Eine Spurensuche und ein Impuls. Von Pastoralreferent Werner Busch.

Die Geschichte des Rosenkranzgebetes ist sehr alt. Eine frühe Form entstand bereits im 11. Jahrhundert unter Verwendung eines Zitats aus dem Lukas-Evangelium: Der Engel Gabriel begrüßt Maria bei der Verkündigung mit den Worten „Gegrüßet seist du“, lateinisch „Ave Maria“, griechisch „χαῖρε“, was besser übersetzt „Freue dich“ bedeutet (Lk 1,28). In den folgenden Jahrhunderten entwickelte sich daraus ein sog. „Marienpsalter“ mit 150 Anrufungen als Parallele zu den 150 Psalmen, die im Stundengebet der Klöster gebetet wurden und werden. Eine Legende des 15. Jh. schreibt die heute bekannte Form des Rosenkranzes dem Hl. Dominikus zu, der im 13. Jh. lebte. Erst im 16. Jahrhundert wurde von Papst Pius V. Text und Form des Gebetes für die Kirche verbindlich festgelegt.

Ein Ereignis der europäischen (Kirchen-)Geschichte ist für die Verbreitung des Rosenkranzes in besonderer Weise von Bedeutung: die Seeschlacht von Lepanto am 7. Oktober 1571. Es ging um die (wirtschaftliche) Vormachtstellung im Mittelmeerraum. Das Osmanische Reich machte der damals größten Seemacht, der Republik Venedig, ihre Handelsräume streitig. „Der Westen“, also das christliche Abendland, sah zugleich seine Werte, die religiöse Unverletzlichkeit und Selbstbestimmung bedroht und bildete zur Abwehr eine „Heilige Liga“. Die damals als unbesiegbar geltende osmanische Flotte konnte besiegt werden. Dieser Sieg wurde dem Eingreifen der Gottesmutter zugeschrieben, die man mit dem Rosenkranzgebet um Hilfe gebeten hatte.

Wenn Sie geschichtlich interessiert sind, dann lohnt es sich meiner Meinung nach, die Geschichte einmal genauer nachzulesen: https://de.wikipedia.org/wiki/Seeschlacht_von_Lepanto

Die geistige Wirkungsgeschichte der Schlacht von Lepanto war gewaltig. Sie reiht sich ein in eine Vielzahl von Gedenktagen, die die Auseinandersetzung mit dem osmanischen Reich durch viele Jahrhunderte hindurch widerspiegeln.

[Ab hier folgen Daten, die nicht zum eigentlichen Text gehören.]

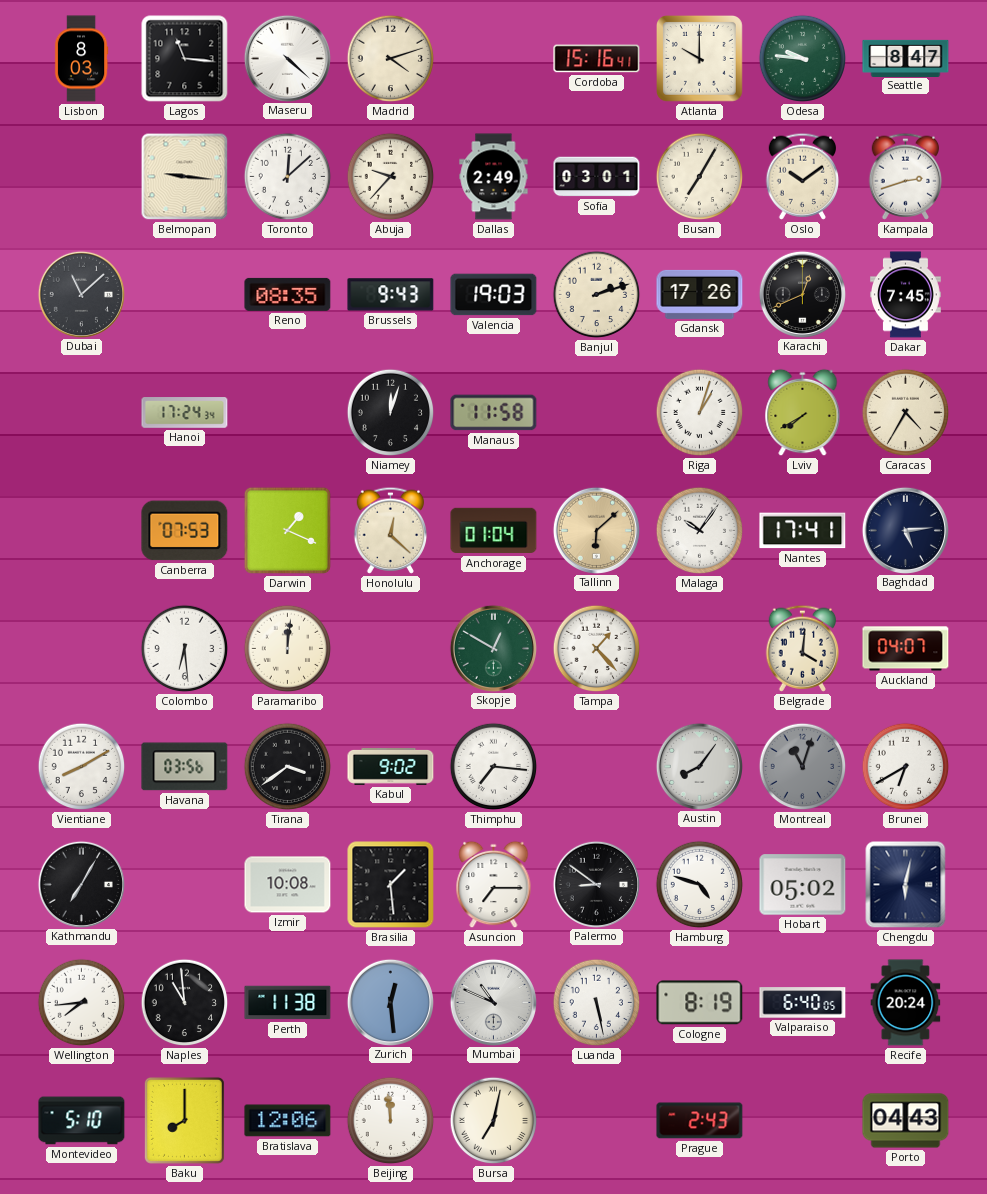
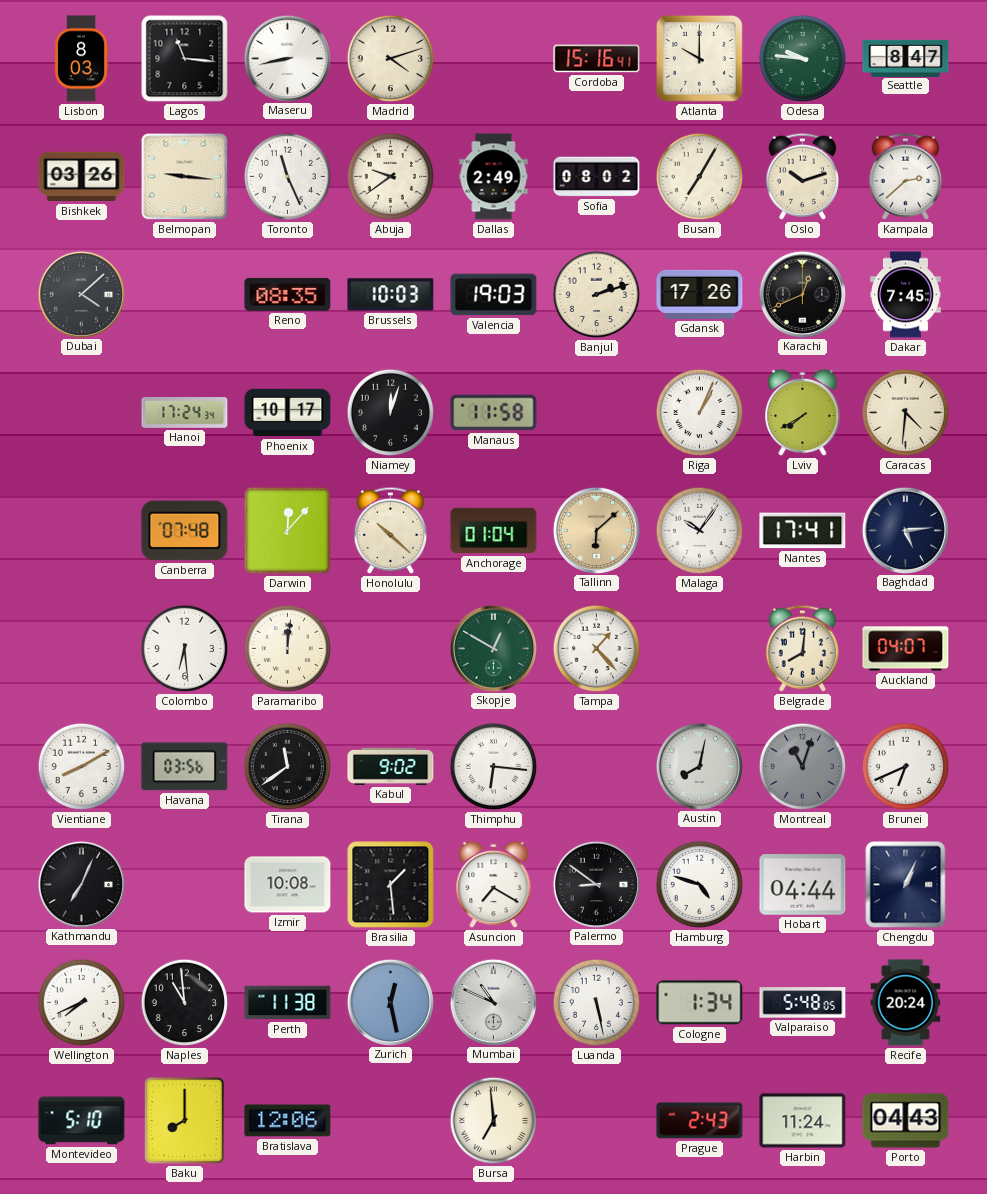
Maseru: 4:22 -> 8:43
Bishkek: none -> 03:26
Toronto: 12:08 -> 11:26
Abuja: 9:37 -> 9:39
Sofia: 03:01 -> 08:02
Oslo: 10:09 -> 10:12
Kampala: 2:42 -> 2:38
Dubai: 11:08 -> 4:08
Brussels: 9:43 -> 10:03
Phoenix: none -> 10:17
Riga: 1:03 -> 1:04
Caracas: 4:35 -> 4:31
Canberra: 07:53 -> 07:48
Darwin: 1:19 -> 12:07
Honolulu: 12:22 -> 10:22
Belgrade: 4:01 -> 8:01
Tirana: 3:39 -> 11:39
Thimphu: 7:16 -> 6:16
Austin: 8:06 -> 8:02
Brunei: 6:40 -> 6:41
Kathmandu: 7:05 -> 7:04
Asuncion: 7:15 -> 7:20
Hobart: 05:02 -> 04:44
Chengdu: 6:02 -> 1:04
Wellington: 7:44 -> 7:41
Zurich: 12:29 -> 12:28
Cologne: 8:19 -> 1:34
Valparaiso: 6:40 -> 5:48
Beijing: 11:59 -> none
Bursa: 7:02 -> 6:59
Harbin: none -> 11:24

Viele Päpste griffen daher immer wieder dieses Ereignis auf, um dem geistlichen Leben der Kirche und der Marienfrömmigkeit neue Impulse zu verleihen. So auch Papst Leo XIII. (1878-1903), der ein glühender Marienverehrer war. Er verlieh dem Oktober den Titel „Rosenkranzmonat“ und ordnete an, dass in allen Pfarrkirchen im Oktober täglich der Rosenkranz zu beten sei.

Damit traf Papst Leo sicherlich auch den Nerv der damaligen Zeit, wo sich beispielsweise in Deutschland viele kirchliche Gruppen als „marianisch“ formierten. Überdies konnten einfache Gläubige die lateinischen Messtexte nicht verstehen. So bildete sich mit dem Rosenkranz eine eigene, einfache aber durchaus tiefgehende Spiritualität aus, um die Glaubensgeheimnisse zu verstehen. Die weltweit bekannten Marienerscheinungen von Lourdes (1858) und Fatima (1917) taten ihr übriges, um den Gebrauch des Rosenkranzes in jener Zeit weiter zu verbreiten.

Nach dem 2. Weltkrieg begannen sich in Westeuropa die traditionellen Lebensformen zu verändern.  Mit der „Auflösung“ der Familie war auch die primäre Gebetsgruppe des Rosenkranzes aufgelöst. Die umfassende Liberalisierung der Gesellschaft zog die Krise der sog. „Volkskirche“ und ihrer Traditionen nach sich. Zudem setzte mit einer kritischen Theologie auch eine zunehmend kritische Distanz zur Mystik ein: alles was nicht naturwissenschaftlich erklärbar schien, konnte getrost aufgegeben werden. Aus der „Jungfrau Maria“ wurde somit häufig die „junge Frau Maria“. Im Diskus mit den Evangelischen Kirchen erschien Mariologie und mithin die Marienfrömmigkeit als störend und somit verzichtbar.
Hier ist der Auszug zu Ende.